The bronze Hairy Maclary storybook statues could be a feature of Tauranga's downtown waterfront by Christmas if the city council waives the $150,000 needed to ensure ratepayers do not end up funding maintenance of the statues.
Fundraising difficulties by Creative Tauranga and the prospect that the statues could end up in storage for a long time were raised at yesterday's council meeting.
Councillor Larry Baldock urged the council to drop its demand for the $150,000 before the statues could be installed by the children's playground. It follows a meeting of the City Centre Taskforce which was addressed by Creative Tauranga CEO Tracey Rudduck-Gudsell.
A paper was being prepared for the council next month setting out options for the $150,000 and other measures to get the statues installed.

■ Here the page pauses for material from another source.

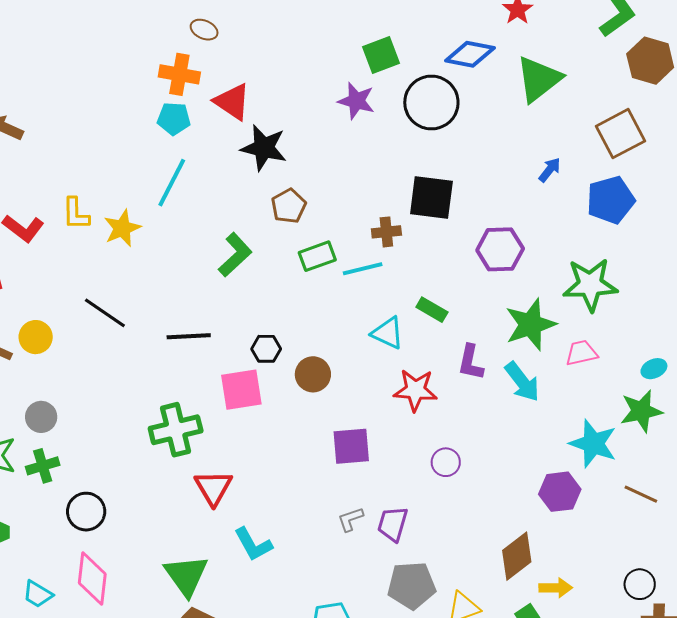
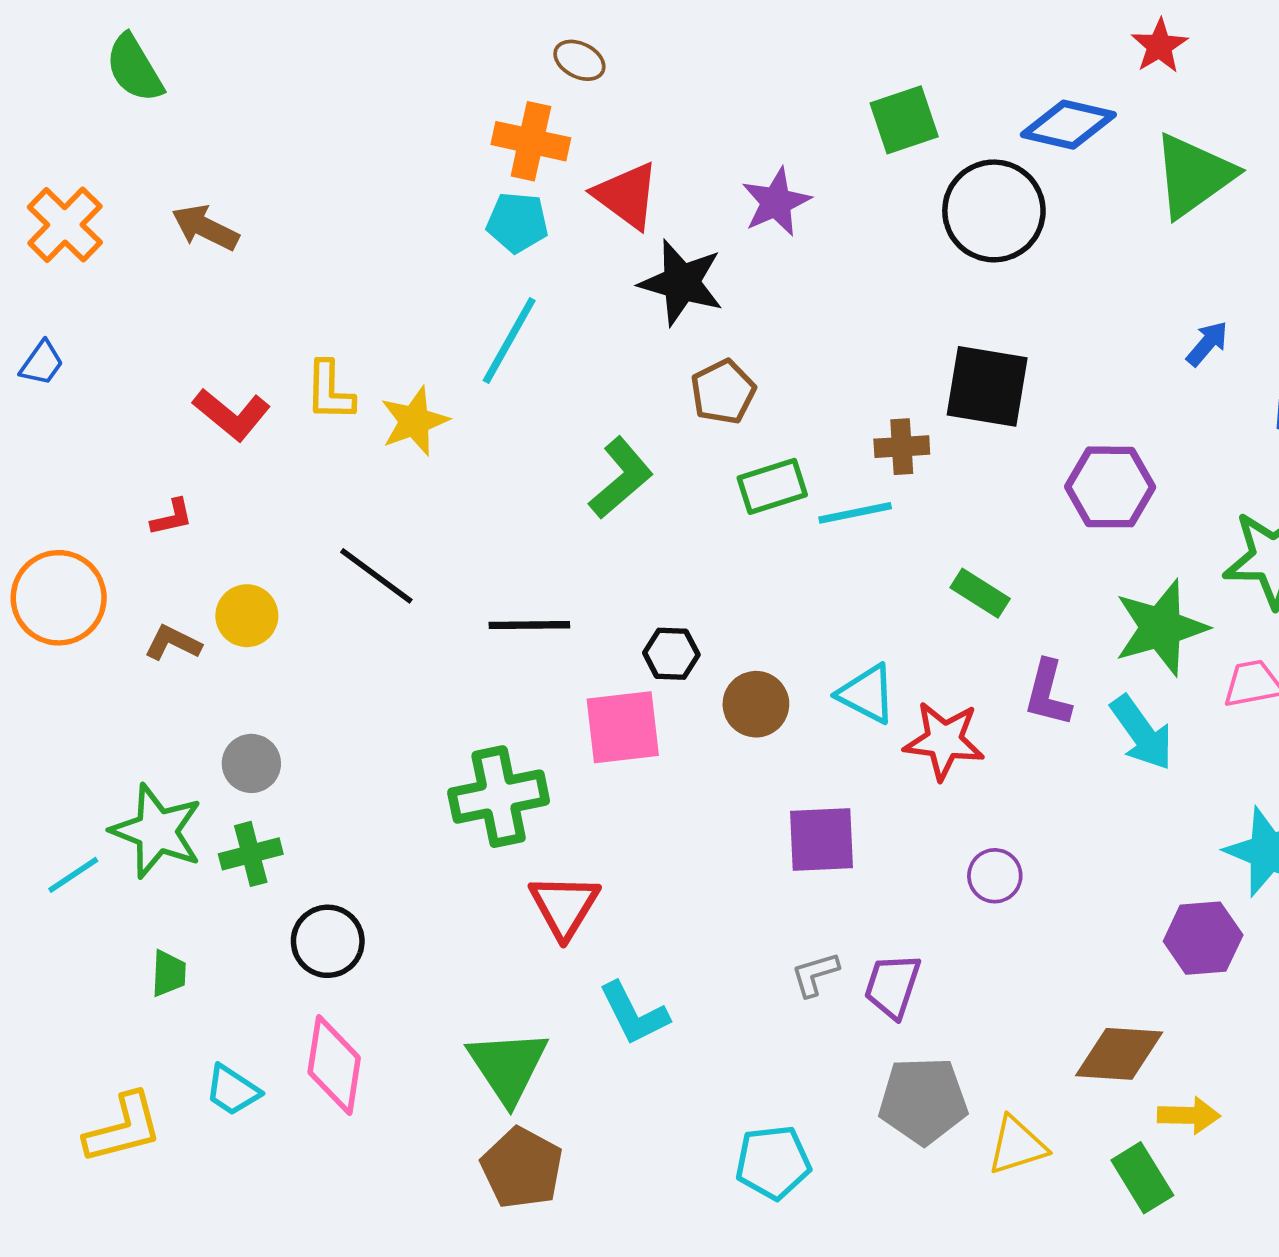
purple star: (356, 101) -> (776, 202), moved, turned 30
cyan triangle: (388, 333) -> (867, 694), moved
brown diamond: (517, 556) -> (1119, 1054), turned 39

The issue of the $150,000 was raised after Creative Tauranga's annual report showed it lost $41,000 due to a drop in advertising income and increase in accrued holiday pay.
Councillor David Stewart said the money was not looking so good and he asked how Creative Tauranga was dealing with it.
Ms Rudduck-Gudsell said she had "good discussions" with the council's city directions group manager Christine Jones, and that the council would be updated in the confidential section of the agenda.
Yesterday's meeting included a confidential section headed "Creative Tauranga Relationship Agreement - six monthly monitoring report".
Cr Murray Guy asked what would be the process to get the Hairy Maclary statues installed earlier while protecting the interests of ratepayers.
Ms Jones said it would require a council resolution that did not require Creative Tauranga to pay the $150,000 before the statues were installed. The council would have to decide whether the future maintenance of the statues required a contribution from rates or not.
Creative Tauranga could also be spared the additional cost of installing the statues if the council's city partners worked in-kind to get the job done.
Mr Baldock said the presentation to the taskforce included staff saying that there would not be any huge extra cost to maintain the statues. He said afterwards that he would hate to see the statues sitting in a warehouse because Creative Tauranga could not afford the $150,000.
"They are being gifted to to the city anyway, so why not just take them over ... they are bronzes, what would it cost?"
Ms Rudduck Gudsell said it would not cost $4000 a year to wipe the statues down on a regular basis. She estimated Creative Tauranga would be left with $200,000 to raise if the council waived the $150,000 and the installation was done by an in-kind arrangement.